A byproduct of L2 that nobody ordered: fact mining surfaced a real question for the product — the UI writes a dependsOn dependency straight into the local store, bypassing the HTTP route with validation. We filed a separate verification task for it. A good facts pipeline finds more than what it was asked.

Chapter 6. And efficiency?

Finding the hard stuff is half the job; the point is not to pay the pipeline tax on everything. Efficiency here is designed in, and the tests check exactly that.

The skill knows how to stay silent. Below the threshold (the "180-line log" test) — plain reading, zero machinery. The negative trigger cases and the cross-regression confirm across all checked scenarios (42/42 votes "don't fire") that the pipeline doesn't start on tasks where it's overhead.

Grep before fan-out. A needle task with a known anchor is solved by cutting out regions without a single sub-agent — and the agent must explicitly say the fan-out wasn't needed (test 3).

A small corpus — no Workflow. The requirements-mining recipe outright forbids the cannon-for-sparrows move: ≤30 relevant files → one agent with the list. Live L2 went exactly that way: 1 agent, ~74k tokens, 36 calls — 40 verifiable facts on the output.

The cost of a full fan-out is known and paid deliberately. L1 with 60 agents cost ~1.22M sub-tokens and ~2.5 minutes — on that task grep would have been ~33 times cheaper (~37k tokens, Case 1). We know this and don't hide it: on greppable tasks the skill prescribes grep and doesn't start the pipeline, and the expensive run was a one-off acceptance of the machinery — which paid for itself with the very first bug it found (Case 3). Fan-out is a tool for cases where grep doesn't work in principle (prose, transcripts, comprehension questions), not a tax on every big file. And the sub-tokens are spend from isolated windows; the main session's window stayed clean — often the scarcest currency of all.

Budget and depth. The canonical script respects budget as a cap on fold depth and logs early stops. In fairness: this branch was checked only by the dry-run folding case — there was no live run with a real budget stop.

Epilogue. What honestly remains unproven

The 256 KB / 5000 line threshold is a starting default, not a hard-won number: tune it with experience. Two scenarios haven't been checked live — they're the best candidates for the next eval round: a full repo audit (multi-modal sweep + "dig until two consecutive rounds come up dry") on a large unfamiliar repository, and a prose transcript with no grep anchors: that's exactly where, per the RLM paper, the biggest lead over baseline is expected, and exactly where an honest baseline would show a real failure without the skill. And the discovered question about the double write path for dependsOn awaits its verification too.

How to try it

The skill ships in the my-architect plugin starting from v1.13.0 and turns itself on when a task smells of a big corpus — no need to call it by hand (that was the whole point of the trigger tests).

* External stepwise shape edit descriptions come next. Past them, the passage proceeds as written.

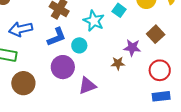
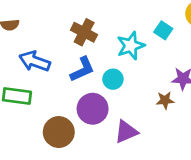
cyan star: (94, 21) -> (131, 46), turned 30
blue arrow: (21, 29) -> (35, 61), turned 35
brown circle: (23, 83) -> (59, 132), moved

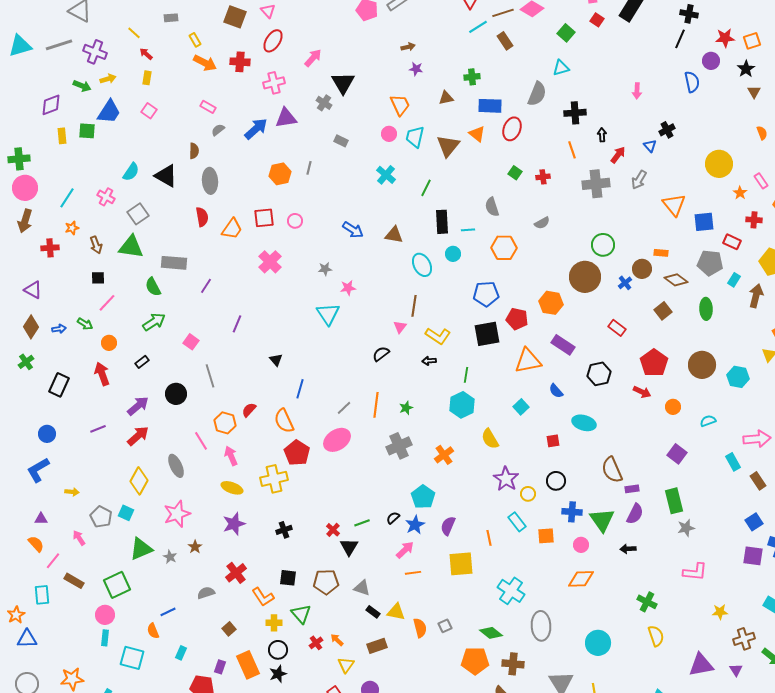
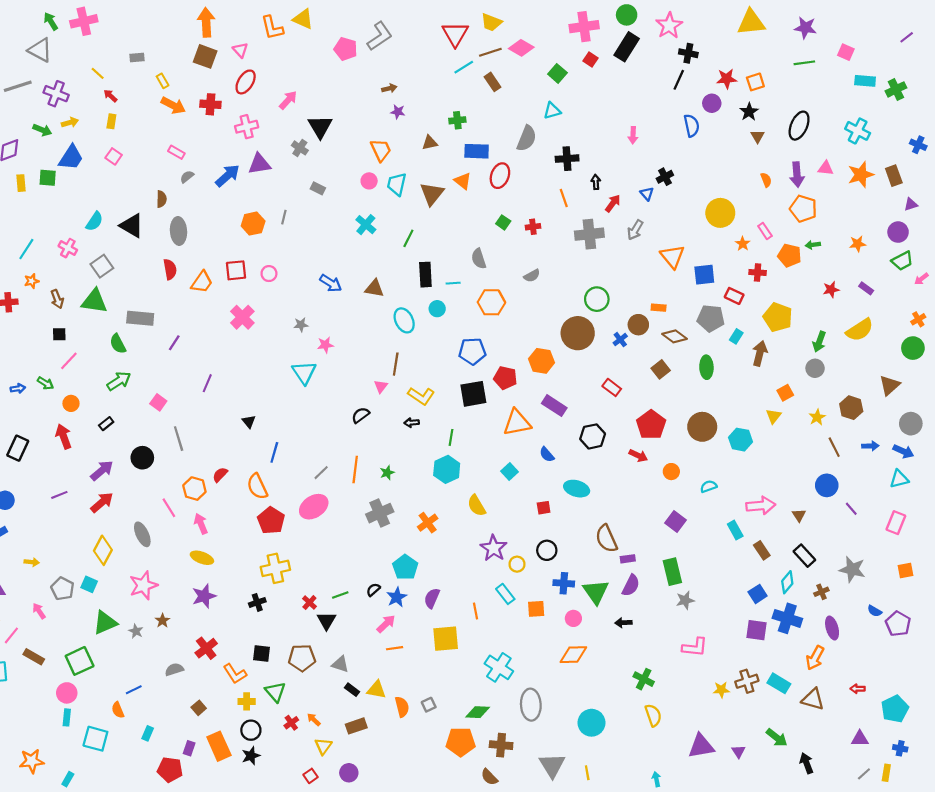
yellow cross: (274, 479) -> (275, 568), moved
green diamond: (491, 633) -> (478, 712), turned -35
brown cross: (744, 639) -> (747, 681), moved

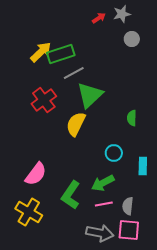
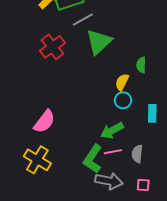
yellow semicircle: (76, 124) -> (122, 82), moved, size x0.7
green L-shape: (71, 195) -> (93, 159), moved
pink square: (129, 230) -> (143, 185), moved, size x0.6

Create an account at my-architect.app, grab a token on the API Keys page, and export it in the same session where you run Claude Code:

``bash export MCP_API_KEY=mcp_YOUR_TOKEN ``

Add the marketplace and install the plugin:

`` /plugin marketplace add d7561985/my-architect-marketplace /plugin install my-architect@my-architect-marketplace ``

Already have the plugin? /plugin marketplace update my-architect-marketplace → /plugin update my-architect.

---

Facts and links

The skill: plugins/my-architect/skills/recursive-context/ in the open repository github.com/d7561985/my-architect-marketplace, plugin v1.13.0, tag my-architect--v1.13.0, release commit b39cfc1.
Full run data: skills/recursive-context/evals/RESULTS.md (RED / GREEN / LIVE); datasets trigger-evals.json, behavior-evals.json; fixture generator fixtures/gen-fixture.sh (deterministic, 12 needles).
The research: Recursive Language Models, arXiv:2512.24601 (MIT OASYS, December 2025); repository github.com/alexzhang13/rlm.
Key fix commits from the review and the live runs: be0b99d (generator guard), ab505f5 (reduce termination + honest coverage), c512e64 (defensive args parse).